What the task requires:
Each line below from the "crianças e ser" line through the "Футляры для" line, those two included, must be restated word for word; the pictures must not be.

───── Extracted information ─────

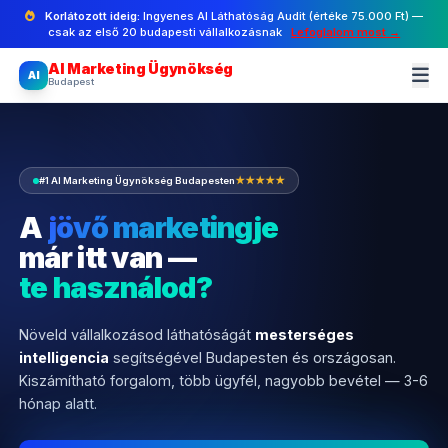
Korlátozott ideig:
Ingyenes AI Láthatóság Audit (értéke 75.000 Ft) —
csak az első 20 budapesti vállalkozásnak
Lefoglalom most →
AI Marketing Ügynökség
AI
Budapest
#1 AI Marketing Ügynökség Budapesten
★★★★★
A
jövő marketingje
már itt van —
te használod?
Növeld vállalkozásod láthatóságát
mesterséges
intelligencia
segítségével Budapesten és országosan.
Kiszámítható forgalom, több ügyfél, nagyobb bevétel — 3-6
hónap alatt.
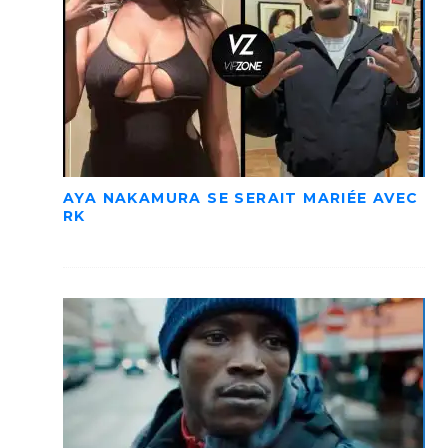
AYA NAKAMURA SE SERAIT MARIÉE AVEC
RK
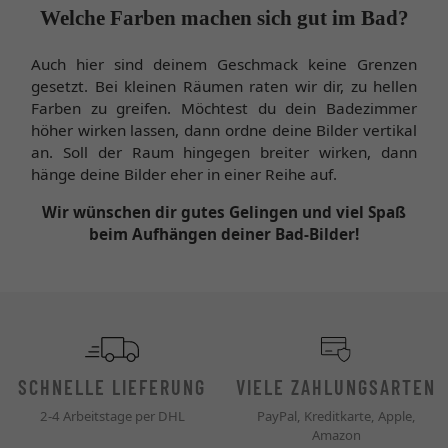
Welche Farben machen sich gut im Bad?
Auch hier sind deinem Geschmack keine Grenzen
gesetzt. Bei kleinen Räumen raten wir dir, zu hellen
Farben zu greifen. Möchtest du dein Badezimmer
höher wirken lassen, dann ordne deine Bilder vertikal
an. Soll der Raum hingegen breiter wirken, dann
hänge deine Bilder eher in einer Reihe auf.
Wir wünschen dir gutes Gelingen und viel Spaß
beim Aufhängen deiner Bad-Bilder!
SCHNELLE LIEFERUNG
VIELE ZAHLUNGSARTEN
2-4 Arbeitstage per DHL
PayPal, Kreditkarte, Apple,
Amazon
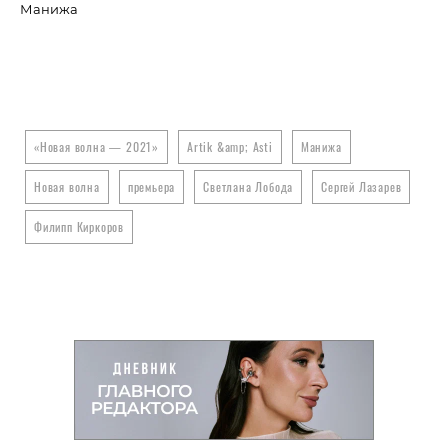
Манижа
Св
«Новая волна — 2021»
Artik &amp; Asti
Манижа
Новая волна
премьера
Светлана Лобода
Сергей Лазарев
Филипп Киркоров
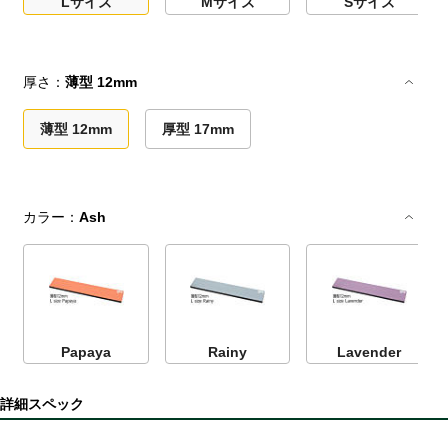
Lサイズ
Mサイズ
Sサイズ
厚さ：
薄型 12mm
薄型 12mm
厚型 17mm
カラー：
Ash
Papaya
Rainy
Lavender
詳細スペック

─────
───── Extracted information ─────

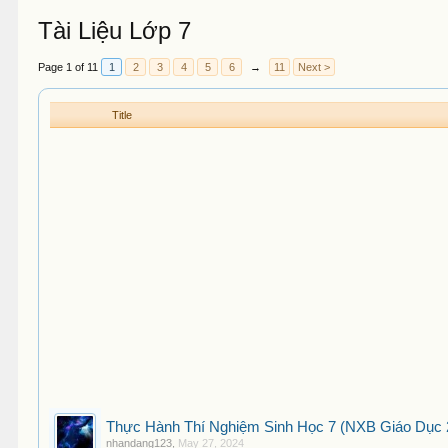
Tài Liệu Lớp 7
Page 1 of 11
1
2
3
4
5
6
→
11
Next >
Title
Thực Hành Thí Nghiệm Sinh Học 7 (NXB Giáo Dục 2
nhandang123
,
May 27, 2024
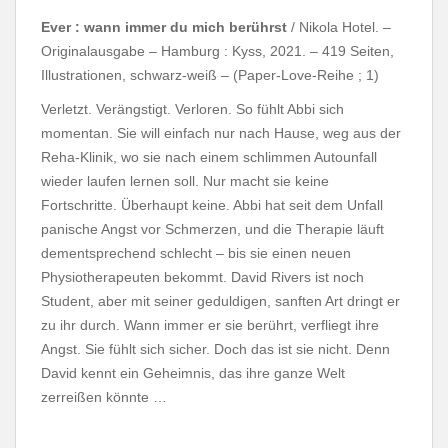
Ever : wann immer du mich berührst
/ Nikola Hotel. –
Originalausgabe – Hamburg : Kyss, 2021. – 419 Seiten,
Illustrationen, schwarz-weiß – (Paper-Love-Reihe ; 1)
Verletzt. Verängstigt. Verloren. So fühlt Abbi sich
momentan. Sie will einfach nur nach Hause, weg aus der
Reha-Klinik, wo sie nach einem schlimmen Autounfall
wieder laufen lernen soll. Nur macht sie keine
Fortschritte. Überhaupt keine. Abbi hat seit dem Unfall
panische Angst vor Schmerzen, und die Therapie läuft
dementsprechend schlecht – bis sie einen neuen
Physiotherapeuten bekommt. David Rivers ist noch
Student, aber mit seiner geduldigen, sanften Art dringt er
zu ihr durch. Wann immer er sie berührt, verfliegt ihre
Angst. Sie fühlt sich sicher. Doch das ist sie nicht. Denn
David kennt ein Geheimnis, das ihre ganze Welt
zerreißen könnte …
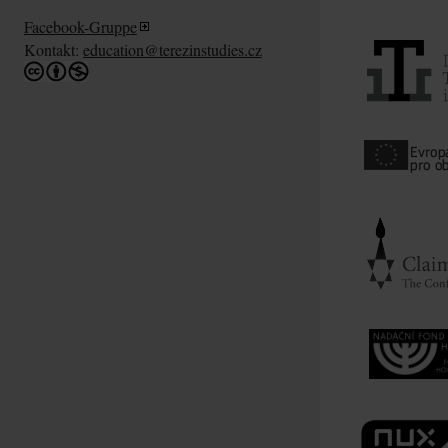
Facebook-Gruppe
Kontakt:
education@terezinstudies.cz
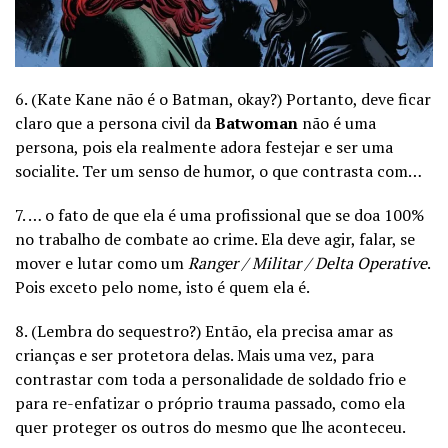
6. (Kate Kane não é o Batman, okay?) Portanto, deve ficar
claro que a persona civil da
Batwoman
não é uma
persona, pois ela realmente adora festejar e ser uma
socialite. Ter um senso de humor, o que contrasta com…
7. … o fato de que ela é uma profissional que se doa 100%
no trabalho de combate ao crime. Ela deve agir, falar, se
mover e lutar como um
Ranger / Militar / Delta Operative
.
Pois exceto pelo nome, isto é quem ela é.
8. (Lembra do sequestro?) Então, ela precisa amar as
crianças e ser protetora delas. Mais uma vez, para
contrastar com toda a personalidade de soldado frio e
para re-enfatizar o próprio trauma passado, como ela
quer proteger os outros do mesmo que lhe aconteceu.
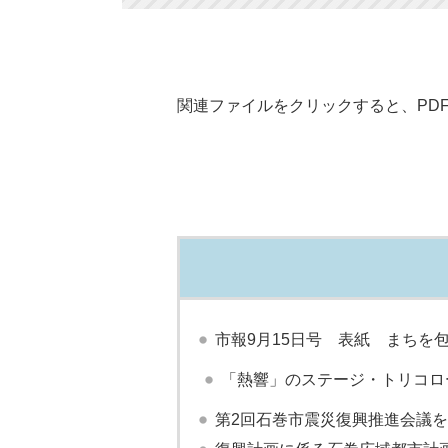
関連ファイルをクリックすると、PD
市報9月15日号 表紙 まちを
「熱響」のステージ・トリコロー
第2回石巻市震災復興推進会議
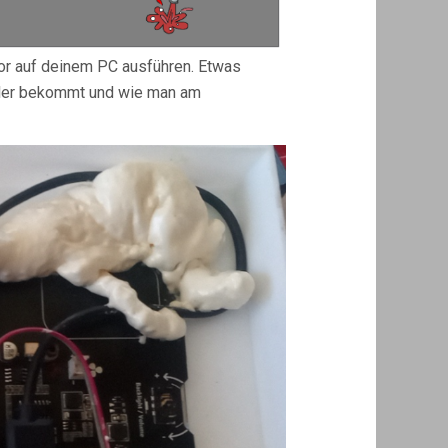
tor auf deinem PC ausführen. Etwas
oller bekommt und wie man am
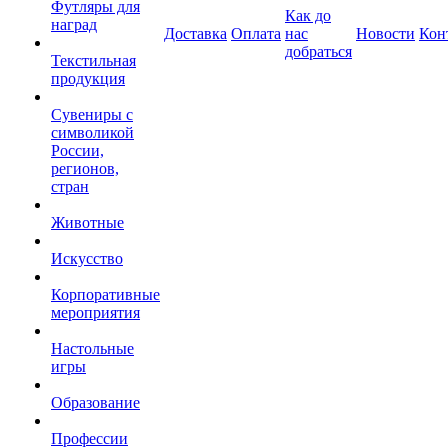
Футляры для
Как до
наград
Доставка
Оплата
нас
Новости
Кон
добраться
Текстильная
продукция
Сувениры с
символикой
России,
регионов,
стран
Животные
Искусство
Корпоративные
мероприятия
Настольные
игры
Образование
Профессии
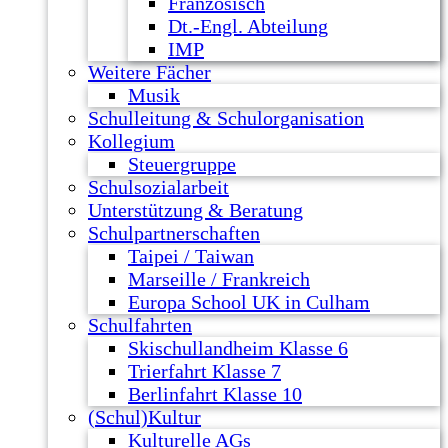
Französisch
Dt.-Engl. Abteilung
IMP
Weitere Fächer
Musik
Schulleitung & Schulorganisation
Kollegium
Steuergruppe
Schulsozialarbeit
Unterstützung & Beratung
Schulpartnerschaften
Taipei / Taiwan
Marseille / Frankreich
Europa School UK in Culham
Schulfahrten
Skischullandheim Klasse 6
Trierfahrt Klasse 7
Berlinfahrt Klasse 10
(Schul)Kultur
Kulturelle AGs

─────
───── Extracted information ─────

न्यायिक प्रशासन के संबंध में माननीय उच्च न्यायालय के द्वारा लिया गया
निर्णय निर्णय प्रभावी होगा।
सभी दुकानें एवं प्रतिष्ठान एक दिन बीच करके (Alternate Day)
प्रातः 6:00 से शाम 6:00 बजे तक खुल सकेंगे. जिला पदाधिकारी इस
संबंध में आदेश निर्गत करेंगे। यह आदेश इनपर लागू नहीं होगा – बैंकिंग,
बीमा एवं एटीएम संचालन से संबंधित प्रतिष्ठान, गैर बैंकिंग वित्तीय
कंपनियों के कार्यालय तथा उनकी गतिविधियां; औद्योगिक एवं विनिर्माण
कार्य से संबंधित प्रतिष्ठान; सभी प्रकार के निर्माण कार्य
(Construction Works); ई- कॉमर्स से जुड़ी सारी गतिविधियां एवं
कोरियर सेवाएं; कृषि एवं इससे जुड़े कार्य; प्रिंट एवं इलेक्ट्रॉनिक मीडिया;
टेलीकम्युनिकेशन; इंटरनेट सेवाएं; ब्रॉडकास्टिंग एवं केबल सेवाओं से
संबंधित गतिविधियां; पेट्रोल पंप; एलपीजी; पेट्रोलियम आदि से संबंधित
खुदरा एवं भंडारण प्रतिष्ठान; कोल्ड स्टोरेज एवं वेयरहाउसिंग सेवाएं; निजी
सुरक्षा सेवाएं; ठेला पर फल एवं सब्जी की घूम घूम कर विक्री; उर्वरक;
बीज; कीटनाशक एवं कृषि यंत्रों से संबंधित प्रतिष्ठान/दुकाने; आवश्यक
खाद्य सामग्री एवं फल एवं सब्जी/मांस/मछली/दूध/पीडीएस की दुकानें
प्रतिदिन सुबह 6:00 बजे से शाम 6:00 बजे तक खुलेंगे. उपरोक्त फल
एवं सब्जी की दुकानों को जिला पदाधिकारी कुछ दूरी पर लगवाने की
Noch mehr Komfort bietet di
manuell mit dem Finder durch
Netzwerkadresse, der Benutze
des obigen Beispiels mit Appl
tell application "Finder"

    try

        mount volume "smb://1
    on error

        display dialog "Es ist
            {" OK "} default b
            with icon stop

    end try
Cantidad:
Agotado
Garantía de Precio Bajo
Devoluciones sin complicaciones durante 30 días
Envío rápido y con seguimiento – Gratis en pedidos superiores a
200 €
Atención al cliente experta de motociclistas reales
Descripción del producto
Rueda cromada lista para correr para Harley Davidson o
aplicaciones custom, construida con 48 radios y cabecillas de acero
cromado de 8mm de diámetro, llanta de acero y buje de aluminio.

─────

Answer to this task:
crianças e ser protetora delas. Mais uma vez, para
contrastar com toda a personalidade de soldado frio e
para re-enfatizar o próprio trauma passado, como ela
quer proteger os outros do mesmo que lhe aconteceu.
関連ファイルをクリックすると、PD
市報9月15日号 表紙 まちを
「熱響」のステージ・トリコロー
第2回石巻市震災復興推進会議
tor auf deinem PC ausführen. Etwas
oller bekommt und wie man am
Футляры для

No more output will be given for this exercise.